“The highway is closed south of town again,” my partner says.
“Oh no, an accident?” I ask.
“Yup. No details yet. I hope it’s no one we know.”
We never say, “Highway 99” or “Squamish,” but we both know that is what we’re talking about. Although it’s been almost two years since we left for Powell River, having lived there for 27 and 31 years, respectively, makes Squamish always feel a part of us. It’s a kind of residential “phantom limb syndrome” — that part of you that never goes away even when you do.
Given that I lived in Squamish three times longer than anywhere in my life, I guess it’s not unusual to stay in touch even after leaving. It’s not that we regret our decision to leave or that we want to return, but the contacts and connections we have there will never completely dissolve.

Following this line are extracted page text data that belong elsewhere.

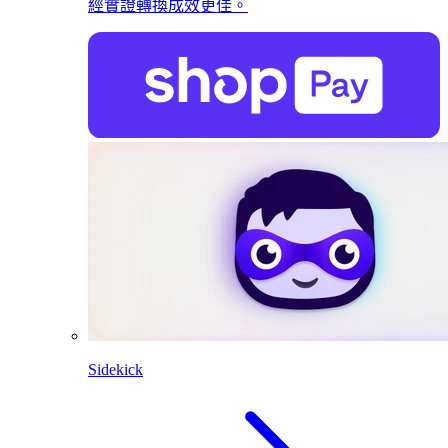
經實證轉換成效更佳。
Sidekick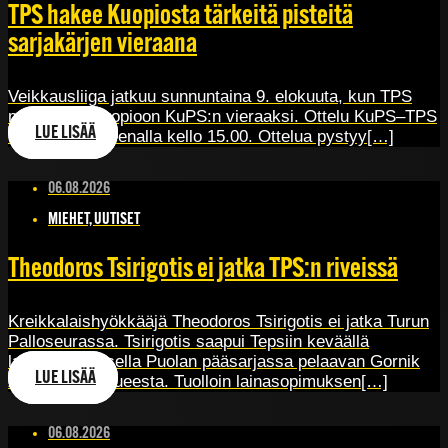
TPS hakee Kuopiosta tärkeitä pisteitä
sarjakärjen vieraana
Veikkausliiga jatkuu sunnuntaina 9. elokuuta, kun TPS
matkustaa Kuopioon KuPS:n vieraaksi. Ottelu KuPS–TPS
LUE LISÄÄ
alkaa Väre Areenalla kello 15.00. Ottelua pystyy[…]
06.08.2026
MIEHET, UUTISET
Theodoros Tsirigotis ei jatka TPS:n riveissä
Kreikkalaishyökkääjä Theodoros Tsirigotis ei jatka Turun
Palloseurassa. Tsirigotis saapui Tepsiin keväällä
lainasopimuksella Puolan pääsarjassa pelaavan Gornik
LUE LISÄÄ
Zabrzen joukkueesta. Tuolloin lainasopimuksen[…]
06.08.2026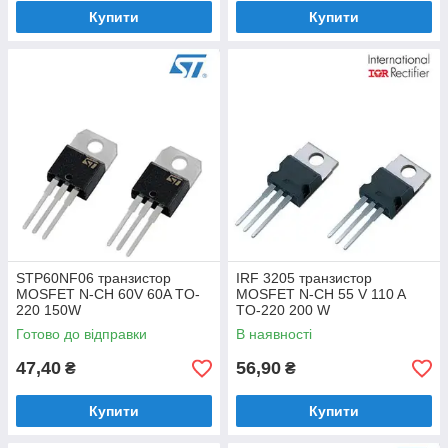
Купити
Купити
STP60NF06 транзистор
IRF 3205 транзистор
MOSFET N-CH 60V 60A TO-
MOSFET N-CH 55 V 110 A
220 150W
TO-220 200 W
Готово до відправки
В наявності
47,40
56,90
₴
₴
Купити
Купити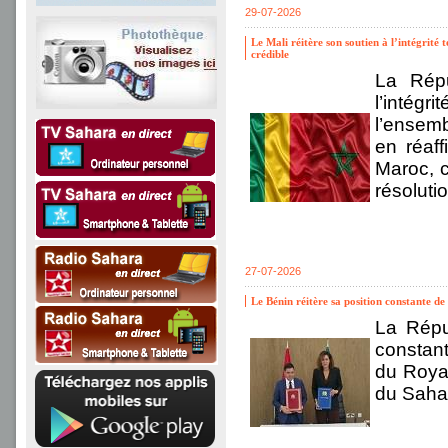
29-07-2026
Le Mali réitère son soutien à l’intégrité
crédible
La Répu
l’intég
l’ensemb
en réaf
Maroc, c
résoluti
27-07-2026
Le Bénin réitère sa position constante d
La Répu
constant
du Royau
du Saha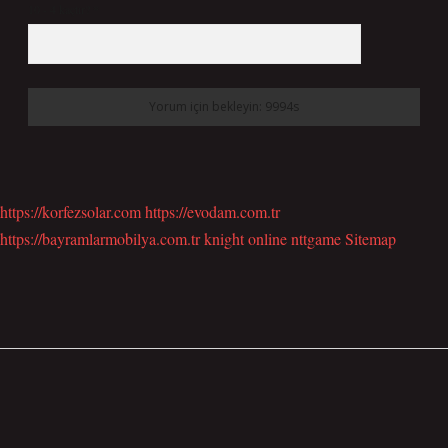
10 - 4 kaçtır?
*
https://korfezsolar.com
https://evodam.com.tr
https://bayramlarmobilya.com.tr
knight online
nttgame
Sitemap
SIDEBAR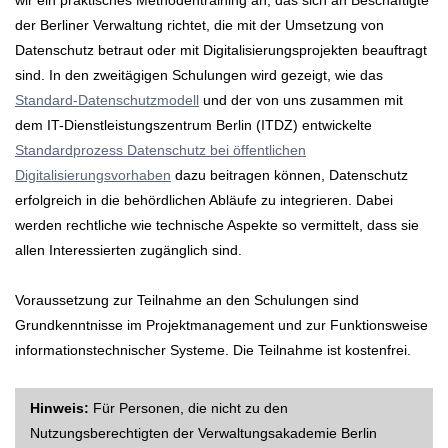
wir ein praktisches Methodentraining an, das sich an Beschäftigte
der Berliner Verwaltung richtet, die mit der Umsetzung von
Datenschutz betraut oder mit Digitalisierungsprojekten beauftragt
sind. In den zweitägigen Schulungen wird gezeigt, wie das
Standard-Datenschutzmodell
und der von uns zusammen mit
dem IT-Dienstleistungszentrum Berlin (ITDZ) entwickelte
Standardprozess Datenschutz bei öffentlichen
Digitalisierungsvorhaben
dazu beitragen können, Datenschutz
erfolgreich in die behördlichen Abläufe zu integrieren. Dabei
werden rechtliche wie technische Aspekte so vermittelt, dass sie
allen Interessierten zugänglich sind.
Voraussetzung zur Teilnahme an den Schulungen sind
Grundkenntnisse im Projektmanagement und zur Funktionsweise
informationstechnischer Systeme. Die Teilnahme ist kostenfrei.
Hinweis:
Für Personen, die nicht zu den
Nutzungsberechtigten der Verwaltungsakademie Berlin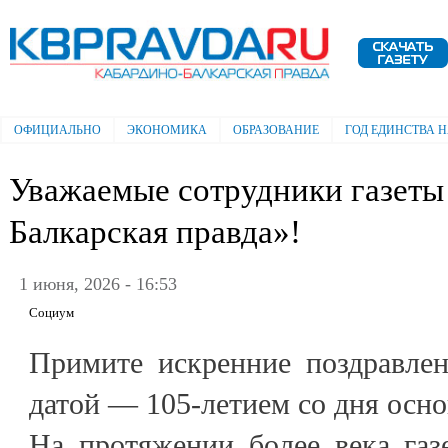
Пе
ос
Электронная газета "Кабардино-
со
Балкарская правда"
ОФИЦИАЛЬНО
ЭКОНОМИКА
ОБРАЗОВАНИЕ
ГОД ЕДИНСТВА 
Главное меню
Уважаемые сотрудники газеты
Балкарская правда»!
1 июня, 2026 - 16:53
Социум
Примите искренние поздравлен
датой — 105-летием со дня осно
На протяжении более века газ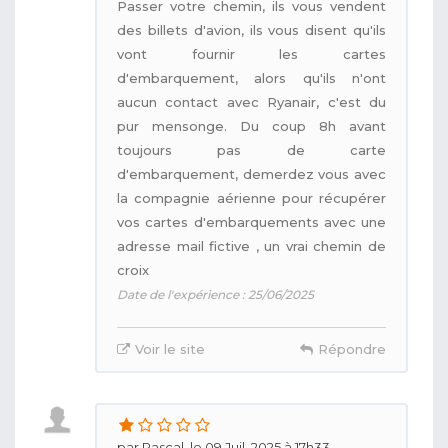
Passer votre chemin, ils vous vendent
des billets d'avion, ils vous disent qu'ils
vont fournir les cartes
d'embarquement, alors qu'ils n'ont
aucun contact avec Ryanair, c'est du
pur mensonge. Du coup 8h avant
toujours pas de carte
d'embarquement, demerdez vous avec
la compagnie aérienne pour récupérer
vos cartes d'embarquements avec une
adresse mail fictive , un vrai chemin de
croix
Date de l'expérience : 25/06/2025
Voir le site
Répondre
par Pascal, le 09 Juil. 2025 à 17h33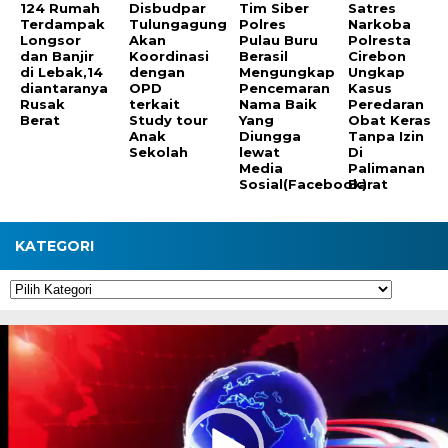
124 Rumah
Disbudpar
Tim Siber
Satres
Terdampak
Tulungagung
Polres
Narkoba
Longsor
Akan
Pulau Buru
Polresta
dan Banjir
Koordinasi
Berasil
Cirebon
di Lebak,14
dengan
Mengungkap
Ungkap
diantaranya
OPD
Pencemaran
Kasus
Rusak
terkait
Nama Baik
Peredaran
Berat
Study tour
Yang
Obat Keras
Anak
Diungga
Tanpa Izin
Sekolah
lewat
Di
Media
Palimanan
Sosial(Facebook)
Barat
KATEGORI
Kategori
Pemutar
Video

The words ‘habitation’ and ‘habit’ come from the same root, and I find myself following developments in Squamish almost as closely as I did when I lived there and even more closely than I do Powell River. I peruse The Chief’s Facebook page and website regularly and receive updates from The Squamish Reporter in my email. I follow news of the successes of Squamish athletes, and stop to read any feature about Squamish in international and national news. I also pay attention to the current events in town, which boil down to housing, development, the overdose crisis, crime, and the cost of living. In this respect, Squamish can be renamed “Anytown, B.C.”
But what makes Squamish so fascinating for me is how profoundly and quickly it changed. For the first 20 years I lived there, change and growth were incremental. Looking back at a column I wrote for the now-defunct Sea-to-Sky Voice in March of 2000, I lamented the slow pace of development in Squamish:
“I had envisioned spending the summer of 2000 battling for a place in the outdoor cafés. I had thought I would find myself sitting by European tourists in a downtown plaza, hearing praise for our charming community. I had planned romantic evening walks along the boardwalk and busy Saturday morning markets at The Artisan Village.”

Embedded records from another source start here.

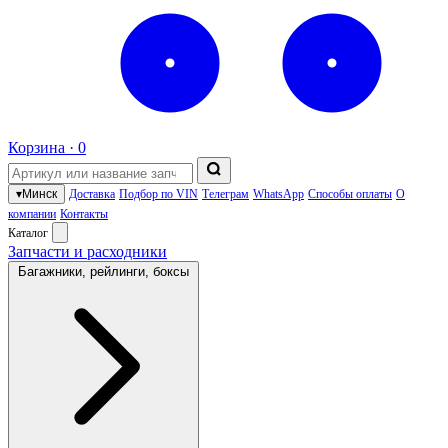
Корзина ·
0
▾
Минск
Доставка
Подбор по VIN
Телеграм
WhatsApp
Способы оплаты
О
компании
Контакты
Каталог
Запчасти и расходники
Багажники, рейлинги, боксы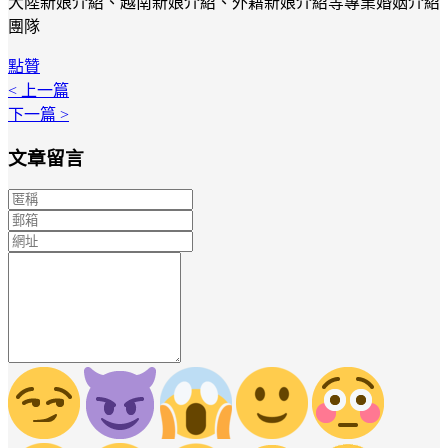
大陸新娘介紹、越南新娘介紹、外籍新娘介紹等專業婚姻介紹
團隊
點贊
< 上一篇
下一篇 >
文章留言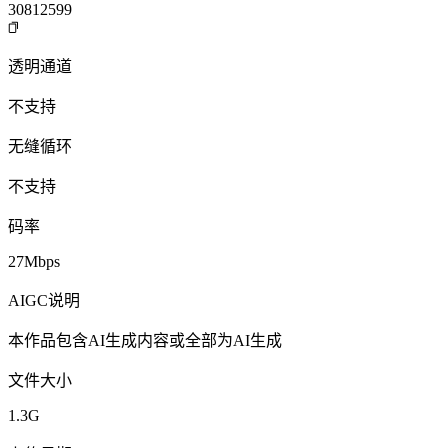
30812599
透明通道
不支持
无缝循环
不支持
码率
27Mbps
AIGC说明
本作品包含AI生成内容或全部为AI生成
文件大小
1.3G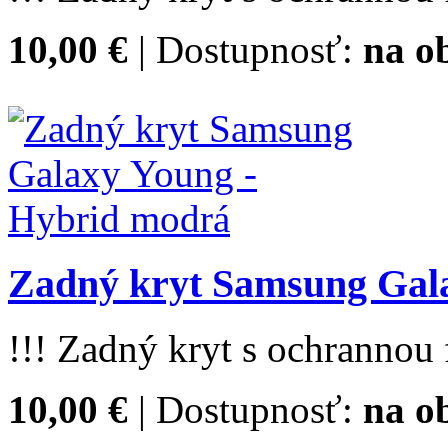
10,00 €
| Dostupnosť:
na o
Zadný kryt Samsung Gal
!!! Zadný kryt s ochrannou f
10,00 €
| Dostupnosť:
na o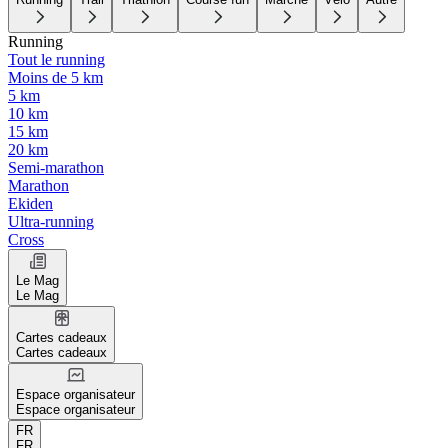
Running
Tout le running
Moins de 5 km
5 km
10 km
15 km
20 km
Semi-marathon
Marathon
Ekiden
Ultra-running
Cross
Le Mag
Le Mag
Cartes cadeaux
Cartes cadeaux
Espace organisateur
Espace organisateur
FR
FR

And I think I continued those laments for another decade before things blew up. And with that explosion, things I had yearned for showed up: funky coffee shops, micro-breweries, public amenities and a new group of people who saw Squamish not for what it had been but for what it offered. Suddenly, Squamish’s population was young (currently five years younger than the provincial average) and wealthy (a household income 30% greater than the average for B.C.). But change brings its own set of issues, and with all the vibrancy came busyness, traffic, and a perceived sense of loss of community.
From the vantage point of time and distance, it’s now easier to look at Squamish not as a better and worse version of itself, just a different one.
I still look forward to my visits and to being one of those tourists sitting on a patio, commenting on how charming a place it really is.
Paul Demers is a retired teacher and former Squamish resident now living in Powell River.